Santori preferisce la narrazione che vede nei sostenitori delle rinnovabili il capro espiatorio del caro bollette. Quindi si spinge ad accusare il primo referendum antinucleare del 1987 come causa dei problemi energetici attuali. La superficialità di tale tesi lascia basiti. Peraltro a Bologna operano scienziati importanti come Vincenzo Balzani, che sul nucleare scrive cose chiarissime, ricercatori del Cnr come Nicola Armaroli che argomenta con dovizia di dati la necessità delle rinnovabili. A Bologna l’istituto Ramazzini di Cesare Maltoni ha studiato l’impatto sanitario delle radiazioni. Un altro bolognese, il dottor Aldo Sacchetti, per anni responsabile igiene pubblica della Regione, ha scritto testi fondamentali in materia: L’uomo anti biologico a suo tempo pubblicato da Feltrinelli, ora in rete.

Ma, si obietta, esiste un nucleare di nuova generazione, esiste la fusione. Consiglio il libro: Nucleare: a chi conviene? Le tecnologie, i rischi, i costi dei due fisici Gianni Mattioli e Massimo Scalia, edizioni Ambiente. Un testo scientifico che fa chiarezza. Ricordiamo pure le catastrofi di Three Mile Island, 1979; Chernobyl, 1986; Fukushima 2011, le cui conseguenze dureranno per lunghissimo tempo.

E le scorie radioattive presenti a Caorso che non si sa dove mettere? Nessun Paese al mondo ha un deposito per i rifiuti ad alta radioattività, quelli a lunghissima scadenza. In sintesi il nucleare è una tecnologia obsoleta, pericolosa e molto costosa.

La Germania già con i governi Merkel, nota ambientalista estremista, aveva iniziato a chiudere le centrali nucleari: le ultime tre le chiuderà a breve il Governo attuale. La fusione che da decenni viene presentata come imminente è un’araba fenice. Gli stessi ricercatori affermano che prima del 2050 non sarebbe operativa. Continuiamo la ricerca, con tutte le sicurezze e cautele, visto che avviene anche sul vicino Lago Brasimone. Mentre aspettiamo i risultati della ricerca, sviluppiamo le tecniche già mature delle Rinnovabili. Si preferisce invece accodarsi al governo francese che cerca di far pagare ad altri il suo fallimento economico in campo nucleare: il suo era legato fin dalle origini alla Force de Frappe. Alle bombe atomiche fatte scoppiare nel Sahara e in Polinesia.

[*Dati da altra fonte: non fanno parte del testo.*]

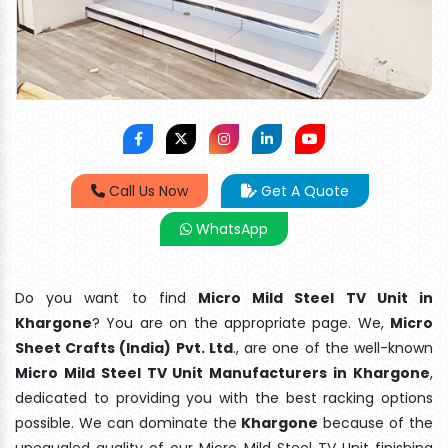
Call Us Now
Get A Quote
WhatsApp
Do you want to find
Micro Mild Steel TV Unit in
Khargone
? You are on the appropriate page. We,
Micro
Sheet Crafts (India) Pvt. Ltd
., are one of the well-known
Micro Mild Steel TV Unit Manufacturers in Khargone
,
dedicated to providing you with the best racking options
possible. We can dominate the
Khargone
because of the
unequaled quality of our Micro Mild Steel TV Unit finishing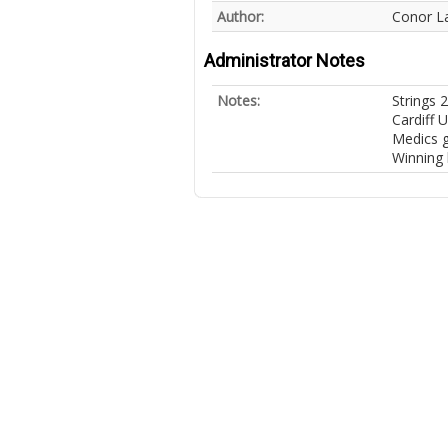
Author:
Conor L
Administrator Notes
Notes:
Strings 
Cardiff U
Medics ga
Winning 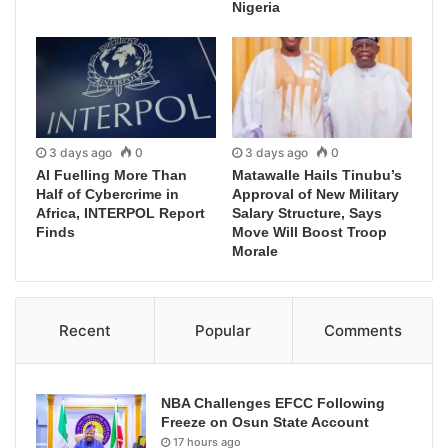
Nigeria
3 days ago
0
3 days ago
0
AI Fuelling More Than
Matawalle Hails Tinubu’s
Half of Cybercrime in
Approval of New Military
Africa, INTERPOL Report
Salary Structure, Says
Finds
Move Will Boost Troop
Morale
Recent
Popular
Comments
NBA Challenges EFCC Following
Freeze on Osun State Account
17 hours ago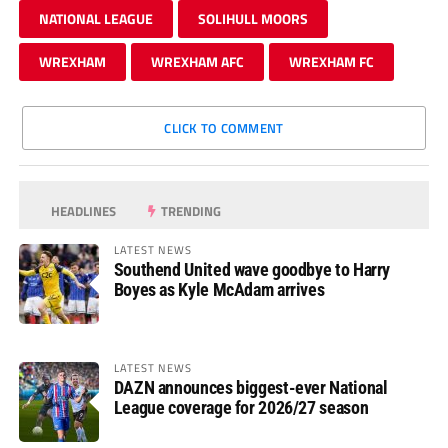
NATIONAL LEAGUE
SOLIHULL MOORS
WREXHAM
WREXHAM AFC
WREXHAM FC
CLICK TO COMMENT
HEADLINES
TRENDING
LATEST NEWS
Southend United wave goodbye to Harry
Boyes as Kyle McAdam arrives
LATEST NEWS
DAZN announces biggest-ever National
League coverage for 2026/27 season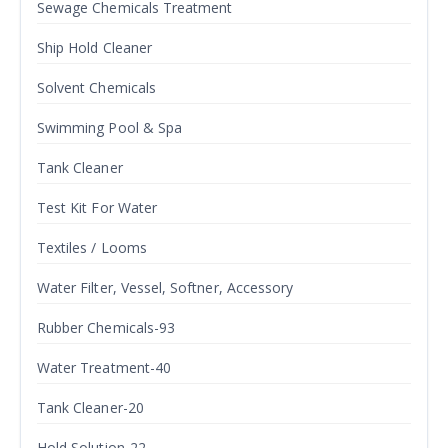
Sewage Chemicals Treatment
Ship Hold Cleaner
Solvent Chemicals
Swimming Pool & Spa
Tank Cleaner
Test Kit For Water
Textiles / Looms
Water Filter, Vessel, Softner, Accessory
Rubber Chemicals-93
Water Treatment-40
Tank Cleaner-20
Hold Solution-22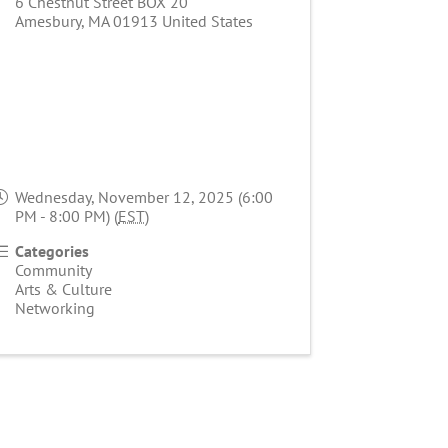
6 Chestnut Street BOX 20
Amesbury
,
MA
01913
United States
Wednesday, November 12, 2025 (6:00
PM - 8:00 PM) (
EST
)
Categories
Community
Arts & Culture
Networking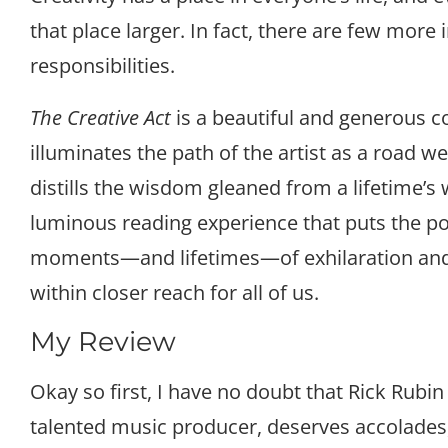
that place larger. In fact, there are few more
responsibilities.
The Creative Act
is a beautiful and generous c
illuminates the path of the artist as a road we 
distills the wisdom gleaned from a lifetime’s 
luminous reading experience that puts the p
moments—and lifetimes—of exhilaration an
within closer reach for all of us.
My Review
Okay so first, I have no doubt that Rick Rubin 
talented music producer, deserves accolades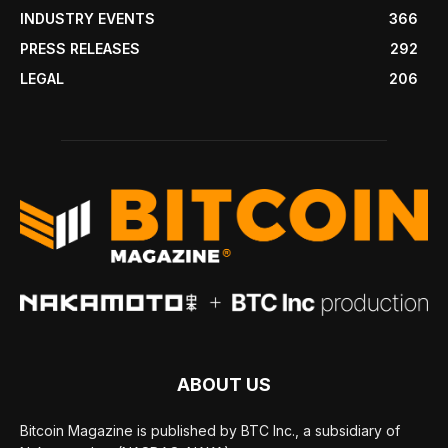
INDUSTRY EVENTS
366
PRESS RELEASES
292
LEGAL
206
ABOUT US
Bitcoin Magazine is published by BTC Inc., a subsidiary of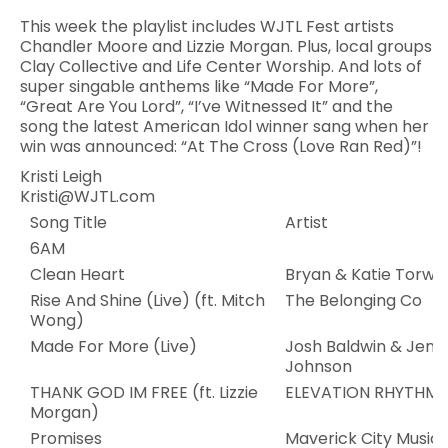
This week the playlist includes WJTL Fest artists
Chandler Moore and Lizzie Morgan. Plus, local groups
Clay Collective and Life Center Worship. And lots of
super singable anthems like “Made For More”,
“Great Are You Lord”, “I’ve Witnessed It” and the
song the latest American Idol winner sang when her
win was announced: “At The Cross (Love Ran Red)”!
Kristi Leigh
Kristi@WJTL.com
Song Title
Artist
6AM
Clean Heart
Bryan & Katie Torwal
Rise And Shine (Live) (ft. Mitch
The Belonging Co
Wong)
Made For More (Live)
Josh Baldwin & Jenn
Johnson
THANK GOD IM FREE (ft. Lizzie
ELEVATION RHYTHM
Morgan)
Promises
Maverick City Music,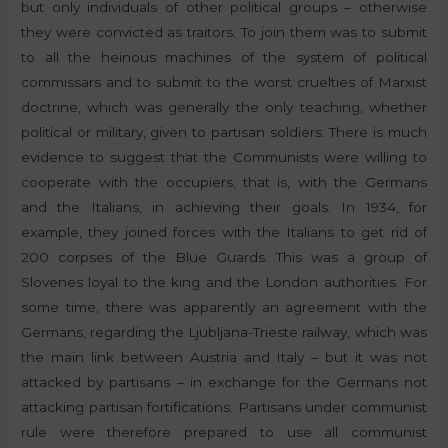
but only individuals of other political groups – otherwise
they were convicted as traitors. To join them was to submit
to all the heinous machines of the system of political
commissars and to submit to the worst cruelties of Marxist
doctrine, which was generally the only teaching, whether
political or military, given to partisan soldiers. There is much
evidence to suggest that the Communists were willing to
cooperate with the occupiers, that is, with the Germans
and the Italians, in achieving their goals. In 1934, for
example, they joined forces with the Italians to get rid of
200 corpses of the Blue Guards. This was a group of
Slovenes loyal to the king and the London authorities. For
some time, there was apparently an agreement with the
Germans, regarding the Ljubljana-Trieste railway, which was
the main link between Austria and Italy – but it was not
attacked by partisans – in exchange for the Germans not
attacking partisan fortifications. Partisans under communist
rule were therefore prepared to use all communist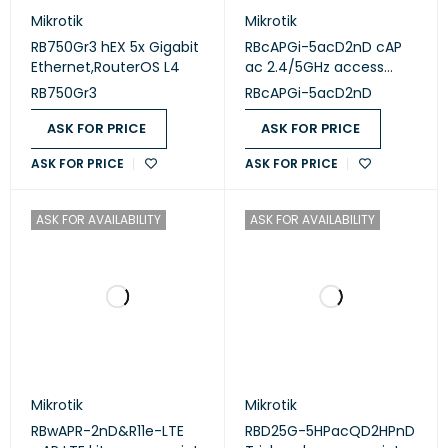
Mikrotik
Mikrotik
RB750Gr3 hEX 5x Gigabit
RBcAPGi-5acD2nD cAP
Ethernet,RouterOS L4
ac 2.4/5GHz access
point
RB750Gr3
RBcAPGi-5acD2nD
ASK FOR PRICE
ASK FOR PRICE
ASK FOR PRICE
ASK FOR PRICE
ASK FOR AVAILABILITY
ASK FOR AVAILABILITY
Mikrotik
Mikrotik
RBwAPR-2nD&R11e-LTE
RBD25G-5HPacQD2HPnD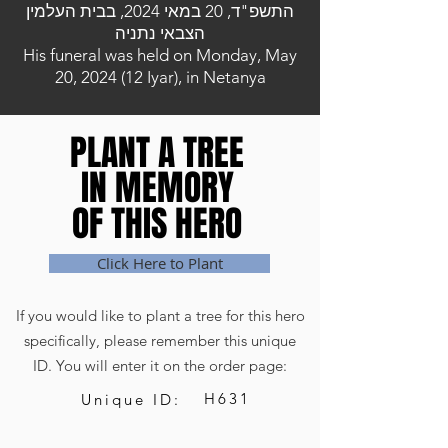
התשפ"ד, 20 במאי 2024, בבית העלמין
הצבאי נתניה
His funeral was held on Monday, May
20, 2024 (12 Iyar), in Netanya
PLANT A TREE
PLANT A TREE
IN MEMORY
IN MEMORY
OF THIS HERO
OF THIS HERO
Click Here to Plant
If you would like to plant a tree for this hero
specifically, please remember this unique
ID. You will enter it on the order page:
H631
Unique ID: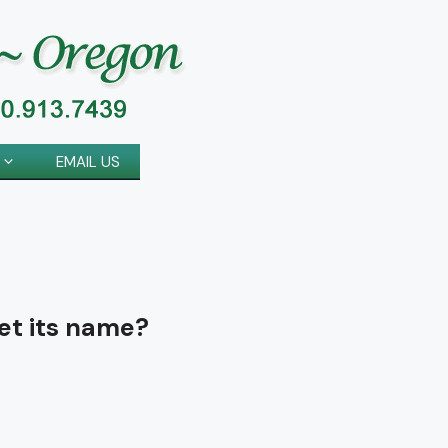
EMAIL US
et its name?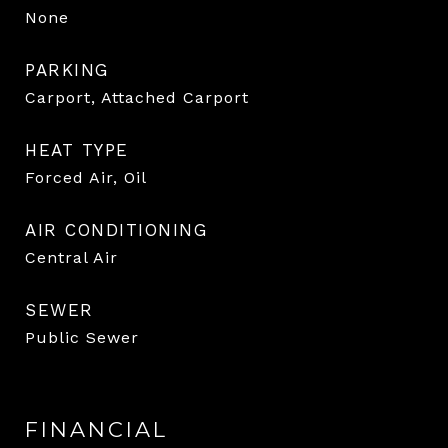
None
PARKING
Carport, Attached Carport
HEAT TYPE
Forced Air, Oil
AIR CONDITIONING
Central Air
SEWER
Public Sewer
FINANCIAL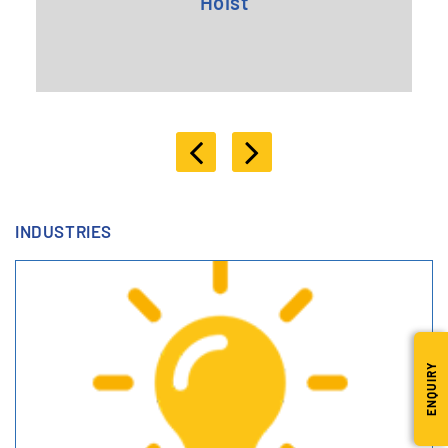
Hoist
INDUSTRIES
ENQUIRY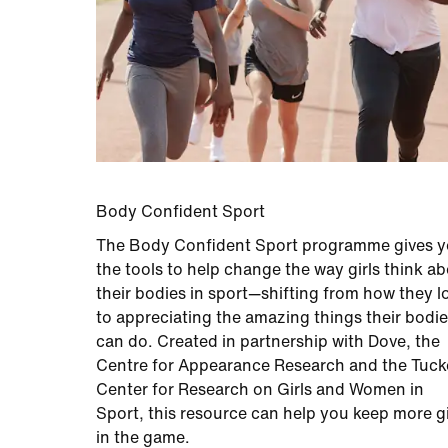
Body Confident Sport
The Body Confident Sport programme gives 
the tools to help change the way girls think a
their bodies in sport—shifting from how they l
to appreciating the amazing things their bodi
can do. Created in partnership with Dove, the
Centre for Appearance Research and the Tuck
Center for Research on Girls and Women in
Sport, this resource can help you keep more gi
in the game.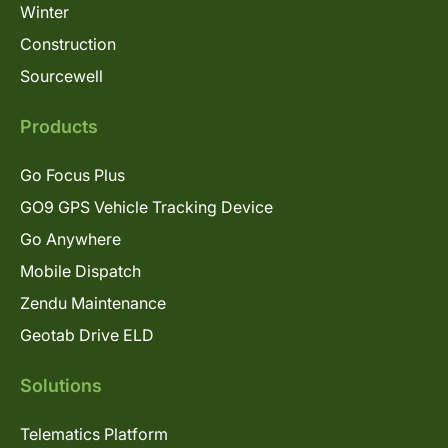
Winter
Construction
Sourcewell
Products
Go Focus Plus
GO9 GPS Vehicle Tracking Device
Go Anywhere
Mobile Dispatch
Zendu Maintenance
Geotab Drive ELD
Solutions
Telematics Platform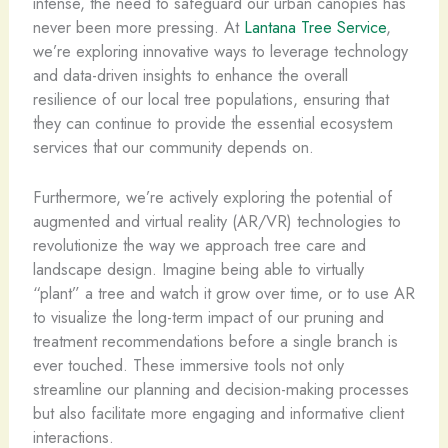
intense, the need to safeguard our urban canopies has
never been more pressing. At
Lantana Tree Service
,
we’re exploring innovative ways to leverage technology
and data-driven insights to enhance the overall
resilience of our local tree populations, ensuring that
they can continue to provide the essential ecosystem
services that our community depends on.
Furthermore, we’re actively exploring the potential of
augmented and virtual reality (AR/VR) technologies to
revolutionize the way we approach tree care and
landscape design. Imagine being able to virtually
“plant” a tree and watch it grow over time, or to use AR
to visualize the long-term impact of our pruning and
treatment recommendations before a single branch is
ever touched. These immersive tools not only
streamline our planning and decision-making processes
but also facilitate more engaging and informative client
interactions.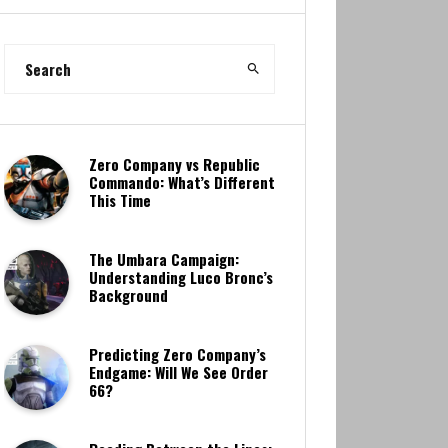
Zero Company vs Republic
Commando: What’s Different
This Time
The Umbara Campaign:
Understanding Luco Bronc’s
Background
Predicting Zero Company’s
Endgame: Will We See Order
66?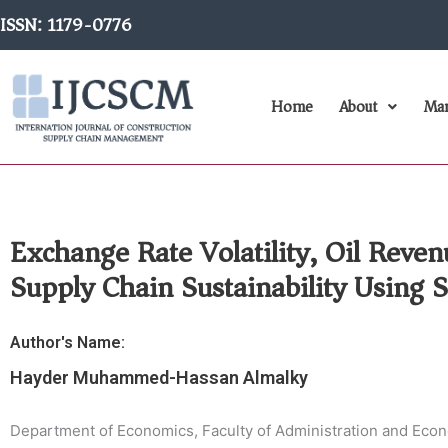
Skip
ISSN: 1179-0776
to
content
Home
About
Man
Exchange Rate Volatility, Oil Reve
Supply Chain Sustainability Using
Author's Name:
Hayder Muhammed-Hassan Almalky
Department of Economics, Faculty of Administration and Econom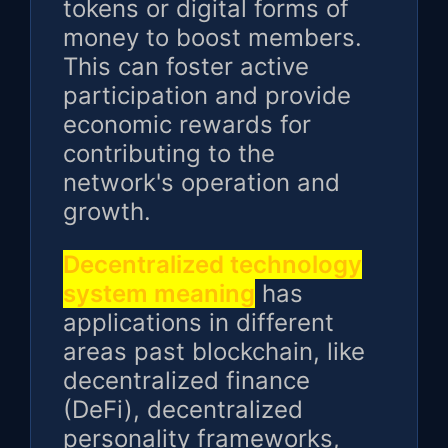
tokens or digital forms of
money to boost members.
This can foster active
participation and provide
economic rewards for
contributing to the
network's operation and
growth.
Decentralized technology
system meaning
has
applications in different
areas past blockchain, like
decentralized finance
(DeFi), decentralized
personality frameworks,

C’è poi l’altra bufala circolante avallata da Santori: trivelliamo il gas nazionale così abbassiamo il prezzo. L’unica cosa che abbassiamo con certezza non sono i costi ma la costa. Già oggi spendiamo milioni per il ripascimento annuale delle spiagge. Con le trivelle aumentiamo la subsidenza e l’ingressione marina che minaccia la sopravvivenza delle pinete costiere. Allaghiamo in prospettiva Ravenna e Venezia. Si fermino le trivelle croate con una politica energetica europea. Peccato che il gas nazionale sia risibile come quantità e che il prezzo sia determinato dal mercato mondiale. Un mercato che andrebbe regolato e non lasciato alla speculazione della finanza. 

Fortunatamente in Italia Enel punta alle rinnovabili e boccia il nucleare. Eni invece guida la reazione. E demonizza gli ecologisti veri che da decenni indicano la strada giusta imboccata da molti Paesi, Germania in primis. Un campo reazionario nel quale, ahimè, si colloca al momento anche Mattia Santori. Che ignora ben due referendum che nel 1987 e nel 2011 hanno detto no al nucleare.

Ma le Sardine non nascevano per riaffermare una democrazia dal basso?